* **Exercise inputs**
::::

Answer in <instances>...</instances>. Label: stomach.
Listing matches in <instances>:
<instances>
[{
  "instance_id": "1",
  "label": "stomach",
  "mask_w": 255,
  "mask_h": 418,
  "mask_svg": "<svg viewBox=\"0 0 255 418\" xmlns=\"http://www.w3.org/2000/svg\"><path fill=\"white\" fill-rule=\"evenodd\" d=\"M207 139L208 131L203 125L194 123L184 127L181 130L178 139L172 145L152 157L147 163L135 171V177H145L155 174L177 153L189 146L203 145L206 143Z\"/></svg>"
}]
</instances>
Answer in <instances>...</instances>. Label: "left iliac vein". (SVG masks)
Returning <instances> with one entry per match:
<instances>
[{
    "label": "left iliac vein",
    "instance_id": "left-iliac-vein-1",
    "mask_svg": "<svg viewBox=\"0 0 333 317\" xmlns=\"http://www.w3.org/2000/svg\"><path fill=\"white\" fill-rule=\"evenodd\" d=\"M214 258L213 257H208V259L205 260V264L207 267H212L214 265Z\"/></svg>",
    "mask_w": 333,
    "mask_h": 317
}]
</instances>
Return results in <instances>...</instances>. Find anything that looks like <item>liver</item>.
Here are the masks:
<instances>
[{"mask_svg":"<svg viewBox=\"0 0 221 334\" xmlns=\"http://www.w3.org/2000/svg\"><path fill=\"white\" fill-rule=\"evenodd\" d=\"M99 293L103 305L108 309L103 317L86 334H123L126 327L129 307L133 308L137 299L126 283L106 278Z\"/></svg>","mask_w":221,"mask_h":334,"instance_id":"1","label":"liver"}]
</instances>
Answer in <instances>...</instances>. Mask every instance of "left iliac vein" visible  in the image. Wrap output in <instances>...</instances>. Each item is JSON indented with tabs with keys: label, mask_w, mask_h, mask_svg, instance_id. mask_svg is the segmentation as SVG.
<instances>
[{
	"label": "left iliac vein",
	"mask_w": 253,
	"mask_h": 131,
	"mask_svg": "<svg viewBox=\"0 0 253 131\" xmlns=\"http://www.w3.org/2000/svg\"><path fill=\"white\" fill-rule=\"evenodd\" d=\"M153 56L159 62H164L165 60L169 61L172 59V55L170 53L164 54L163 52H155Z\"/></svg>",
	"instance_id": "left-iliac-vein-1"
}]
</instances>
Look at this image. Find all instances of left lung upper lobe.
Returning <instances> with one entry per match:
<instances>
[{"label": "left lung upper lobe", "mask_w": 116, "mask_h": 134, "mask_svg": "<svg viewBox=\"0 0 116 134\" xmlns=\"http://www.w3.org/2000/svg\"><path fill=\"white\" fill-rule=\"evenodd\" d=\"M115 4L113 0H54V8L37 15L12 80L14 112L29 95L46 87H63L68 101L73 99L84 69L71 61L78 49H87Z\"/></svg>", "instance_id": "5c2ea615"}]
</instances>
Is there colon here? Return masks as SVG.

::::

* **Assignment**
The entries above must be transcribed word for word.

* **Exercise result**
Answer in <instances>...</instances>. Label: stomach.
Listing matches in <instances>:
<instances>
[{
  "instance_id": "1",
  "label": "stomach",
  "mask_w": 255,
  "mask_h": 418,
  "mask_svg": "<svg viewBox=\"0 0 255 418\" xmlns=\"http://www.w3.org/2000/svg\"><path fill=\"white\" fill-rule=\"evenodd\" d=\"M207 139L208 131L203 125L194 123L184 127L181 130L178 139L172 145L152 157L147 163L135 171V177H145L155 174L177 153L189 146L203 145L206 143Z\"/></svg>"
}]
</instances>
Answer in <instances>...</instances>. Label: "left iliac vein". (SVG masks)
Returning <instances> with one entry per match:
<instances>
[{
    "label": "left iliac vein",
    "instance_id": "left-iliac-vein-1",
    "mask_svg": "<svg viewBox=\"0 0 333 317\" xmlns=\"http://www.w3.org/2000/svg\"><path fill=\"white\" fill-rule=\"evenodd\" d=\"M214 258L213 257H208V259L205 260V264L207 267H212L214 265Z\"/></svg>",
    "mask_w": 333,
    "mask_h": 317
}]
</instances>
Return results in <instances>...</instances>. Find anything that looks like <item>liver</item>.
Here are the masks:
<instances>
[{"mask_svg":"<svg viewBox=\"0 0 221 334\" xmlns=\"http://www.w3.org/2000/svg\"><path fill=\"white\" fill-rule=\"evenodd\" d=\"M99 293L103 305L108 309L103 317L86 334H123L126 327L129 307L133 308L137 299L126 283L106 278Z\"/></svg>","mask_w":221,"mask_h":334,"instance_id":"1","label":"liver"}]
</instances>
Answer in <instances>...</instances>. Mask every instance of "left iliac vein" visible  in the image. Wrap output in <instances>...</instances>. Each item is JSON indented with tabs with keys: label, mask_w, mask_h, mask_svg, instance_id. mask_svg is the segmentation as SVG.
<instances>
[{
	"label": "left iliac vein",
	"mask_w": 253,
	"mask_h": 131,
	"mask_svg": "<svg viewBox=\"0 0 253 131\" xmlns=\"http://www.w3.org/2000/svg\"><path fill=\"white\" fill-rule=\"evenodd\" d=\"M153 56L159 62H164L165 60L169 61L172 59V55L170 53L164 54L163 52H155Z\"/></svg>",
	"instance_id": "left-iliac-vein-1"
}]
</instances>
Look at this image. Find all instances of left lung upper lobe.
Returning <instances> with one entry per match:
<instances>
[{"label": "left lung upper lobe", "mask_w": 116, "mask_h": 134, "mask_svg": "<svg viewBox=\"0 0 116 134\" xmlns=\"http://www.w3.org/2000/svg\"><path fill=\"white\" fill-rule=\"evenodd\" d=\"M115 4L113 0H54V8L37 15L12 80L14 112L29 95L46 87H63L68 101L73 99L84 69L71 61L78 49H87Z\"/></svg>", "instance_id": "5c2ea615"}]
</instances>
Is there colon here? Return masks as SVG.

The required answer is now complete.